A: When referring to fly rod weight classifications: “the bigger the weight, the bigger the rod” (e.g. a 9 wt. rod is bigger than a 6 wt.)
Q: What length fly rod?
A: 9 feet is the average and more commonly used
Q: What does fly fishing mean?
A: The sport of fishing using a rod and an artificial fly as bait. Casting a nearly weightless fly or “lure” requires casting techniques significantly different from other forms of casting.
Q: What weight fly rod for trout?
A: 4-6 weight
Q: What size fly rod for trout?
A: 8-9 feet
Q: When was fly fishing invented?
A: History records show to be around 200 AD
Q: How to select a fly rod?
A: This will depend on where you will be fly fishing and the size of fish you will be going after. 9 foot in length is considered common and 8-9 weight will handle an assortment of fish.
Q: How do you set up a fly rod and reel?
A: Attach your reel to the rod, following the manufacturer’s instructions. Generally, the reel slides onto the rod and locks in place.
Retrieve your backing, and pull off about 20-30 yards (100 feet or so). The amount will vary depending on your spool size and reel weight. The reel manufacturer will suggest the amount of backing to use.
The trick is you want to spool enough backing so that the backing and line fill the arbor.
Pull off about 2-3 feet of your fly line and tie the fly line to the backing using an Albright knot.
Then pull off another 30 yards of fly line and clip it. To get the right amount of backing, spool the fly line and backing onto the reel, but do it in reverse initially.
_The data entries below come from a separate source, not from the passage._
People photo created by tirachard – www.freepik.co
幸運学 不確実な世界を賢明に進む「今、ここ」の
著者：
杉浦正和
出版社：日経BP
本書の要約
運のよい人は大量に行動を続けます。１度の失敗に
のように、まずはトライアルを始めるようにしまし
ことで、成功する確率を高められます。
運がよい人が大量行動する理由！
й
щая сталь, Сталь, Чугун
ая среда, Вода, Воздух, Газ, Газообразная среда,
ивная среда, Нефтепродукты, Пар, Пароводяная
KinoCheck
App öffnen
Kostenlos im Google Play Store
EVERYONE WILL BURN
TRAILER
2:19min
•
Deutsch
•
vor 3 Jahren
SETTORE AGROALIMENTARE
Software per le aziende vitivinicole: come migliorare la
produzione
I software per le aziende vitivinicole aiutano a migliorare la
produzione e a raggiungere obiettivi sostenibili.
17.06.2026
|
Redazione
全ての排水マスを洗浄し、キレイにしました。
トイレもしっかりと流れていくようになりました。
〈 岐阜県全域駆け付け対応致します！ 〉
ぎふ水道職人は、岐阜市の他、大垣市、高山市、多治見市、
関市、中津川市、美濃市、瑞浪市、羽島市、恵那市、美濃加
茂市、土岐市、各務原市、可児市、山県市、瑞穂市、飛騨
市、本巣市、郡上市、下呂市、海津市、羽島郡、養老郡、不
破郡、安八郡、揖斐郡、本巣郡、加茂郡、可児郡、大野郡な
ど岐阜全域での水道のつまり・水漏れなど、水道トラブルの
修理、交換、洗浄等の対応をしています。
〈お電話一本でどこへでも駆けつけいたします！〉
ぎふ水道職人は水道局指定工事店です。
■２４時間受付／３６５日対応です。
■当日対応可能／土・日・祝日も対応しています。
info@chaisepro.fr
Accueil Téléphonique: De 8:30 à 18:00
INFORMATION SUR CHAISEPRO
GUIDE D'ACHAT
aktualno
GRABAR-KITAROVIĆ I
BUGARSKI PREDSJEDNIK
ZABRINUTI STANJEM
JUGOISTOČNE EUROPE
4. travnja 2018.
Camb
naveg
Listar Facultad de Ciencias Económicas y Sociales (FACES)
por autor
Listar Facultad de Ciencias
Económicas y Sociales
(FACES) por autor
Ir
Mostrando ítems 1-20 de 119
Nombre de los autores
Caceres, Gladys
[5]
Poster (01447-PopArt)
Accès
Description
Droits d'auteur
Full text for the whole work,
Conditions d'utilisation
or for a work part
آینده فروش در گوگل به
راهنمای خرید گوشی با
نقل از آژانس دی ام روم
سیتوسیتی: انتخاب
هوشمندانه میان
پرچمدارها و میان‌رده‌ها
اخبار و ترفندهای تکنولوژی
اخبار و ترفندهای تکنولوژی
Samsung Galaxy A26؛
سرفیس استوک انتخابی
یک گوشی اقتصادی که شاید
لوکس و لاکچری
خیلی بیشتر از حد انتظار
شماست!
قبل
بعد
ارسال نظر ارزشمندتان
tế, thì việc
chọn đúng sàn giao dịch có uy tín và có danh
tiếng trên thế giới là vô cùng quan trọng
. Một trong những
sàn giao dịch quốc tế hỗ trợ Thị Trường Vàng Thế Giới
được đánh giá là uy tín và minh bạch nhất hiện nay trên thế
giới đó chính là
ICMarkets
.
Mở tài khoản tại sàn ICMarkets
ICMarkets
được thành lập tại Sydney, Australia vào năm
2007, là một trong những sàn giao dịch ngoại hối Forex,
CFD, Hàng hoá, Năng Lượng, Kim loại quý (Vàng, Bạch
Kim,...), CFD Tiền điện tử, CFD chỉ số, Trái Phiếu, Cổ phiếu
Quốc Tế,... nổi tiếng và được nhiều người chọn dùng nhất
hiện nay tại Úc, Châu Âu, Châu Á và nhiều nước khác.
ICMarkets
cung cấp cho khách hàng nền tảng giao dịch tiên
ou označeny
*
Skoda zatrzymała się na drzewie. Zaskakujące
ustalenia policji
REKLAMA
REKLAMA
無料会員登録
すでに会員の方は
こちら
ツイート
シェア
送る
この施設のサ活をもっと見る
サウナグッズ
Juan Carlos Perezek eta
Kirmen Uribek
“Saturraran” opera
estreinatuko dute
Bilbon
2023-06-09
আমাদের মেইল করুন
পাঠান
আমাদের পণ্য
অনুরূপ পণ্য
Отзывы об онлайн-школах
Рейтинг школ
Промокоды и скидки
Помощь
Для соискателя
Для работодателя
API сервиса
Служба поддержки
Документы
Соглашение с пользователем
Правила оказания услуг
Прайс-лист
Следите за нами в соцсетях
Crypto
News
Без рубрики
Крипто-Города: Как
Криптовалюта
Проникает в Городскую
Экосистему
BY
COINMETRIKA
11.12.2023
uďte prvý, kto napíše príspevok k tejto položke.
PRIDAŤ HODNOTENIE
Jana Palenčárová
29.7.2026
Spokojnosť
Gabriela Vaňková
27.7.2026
Start with the fly line first. You want about 30 yards of fly line if using the general use Rod/Reel combination we recommended.
Keep the line taut as you spool it, and make the line/backing go evenly across the spool/arbor.
The line spools from the bottom of the reel. Keep spooling the line until it gets close but not touching the outer rim. Once it’s close, trim off the extra backing.
Remove the backing and fly line. Tie the backing to the arbor using an Arbor Knot.
Again, keep the line taut, spool it evening spreading the line across the reel. Remember, spool from the bottom.
Make a loop at the end of the fly line using a braid knot. This loop will allow you to attach the leader loop to the fly line easily, so you can quickly change out leaders. Attach the leader using a loop to loop knot.
To attach the tippet to the leader, use a double or triple surgeon’s knot.
Finally, use an improved clinch knot to attach a fly to the tippet.
Q: What is the best fly rod for beginners?
A: Echo Base Outfit.
Q: What is the most expensive fly rod?
A: Oyster Bamboo Fly Rod – $4,600.00 and there are a few much higher ones.